CSCI 3360: Data Science I (Spring 2021)

Instructor Sheng Li
E-mail: sheng.li@uga.edu
Time and Location of Lecture M: 4:10 pm - 5:00 pm Online
TR: 3:55 pm - 5:10 pm Online
Instructor Office Hours Monday: 3:00 pm - 4:00 pm or by an email appointment.
TA Office Hours and Location TA: TBA
Time: TBA

Course Description

This course presents a rigorous overview of methods for data mining, image processing, natural language processing, and scientific computing. Core concepts in supervised and unsupervised analytics, dimensionality reduction, deep learning, and data visualization will be explored in depth. Please refer to the syllabus for more information.

Textbooks

The main textbook for this course is:

An Introduction to Statistical Learning with Applications in R” by Gareth James, Daniela Witten, Trevor Hastie, and Robert Tibshirani. Springer.

The PDF version of this book is available on the author's homepage.

Grading

Section Portion Description
Homework 35% 5 individual assignments involving problem solving and programming
Exams 35% Midterm (15%) and Final (20%)
Team Project 25% Project proposal (5%); Progress review (5%); Final presentation and report (15%)
In-class Participation 5%

Homework Submission: Homework should be submitted to the eLC by due date (11:59pm).
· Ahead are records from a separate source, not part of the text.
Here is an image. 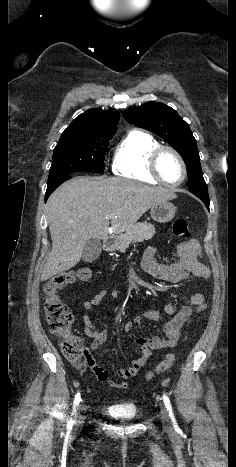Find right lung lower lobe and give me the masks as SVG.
I'll return each instance as SVG.
<instances>
[{
	"instance_id": "obj_1",
	"label": "right lung lower lobe",
	"mask_w": 236,
	"mask_h": 467,
	"mask_svg": "<svg viewBox=\"0 0 236 467\" xmlns=\"http://www.w3.org/2000/svg\"><path fill=\"white\" fill-rule=\"evenodd\" d=\"M71 176L68 175V176H64V177H61L53 182H48L47 184V190H46V194H45V201H47L48 197L50 196L51 193H53V191L59 186L61 185L63 182L67 181L68 179H70Z\"/></svg>"
}]
</instances>
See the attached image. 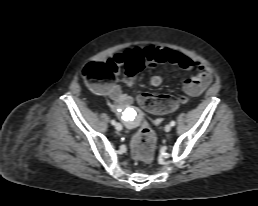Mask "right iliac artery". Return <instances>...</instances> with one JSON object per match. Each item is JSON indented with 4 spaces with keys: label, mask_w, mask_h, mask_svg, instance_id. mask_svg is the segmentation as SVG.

Late Submission Policy: Late submissions will be penalized by deducting 10% of the score for each day beyond due time.

Exams: Both exams are closed-books/notes.

Grade Conversion Table:

Letter Grade A A- B+ B B- C+ C C- D+ D D- F
Range [93,100] [90,93) [87,90) [83,87) [80,83) [77,80) [73,77) [70,73) [67,70) [63,67) [60,63) [0,60)

Academic Honesty

We will strictly follow UGA’s Academic Honesty Policy. Dishonest behavior will not be tolerated and may result into failing the course. Please contact the instructor if you have any concerns regarding this issue.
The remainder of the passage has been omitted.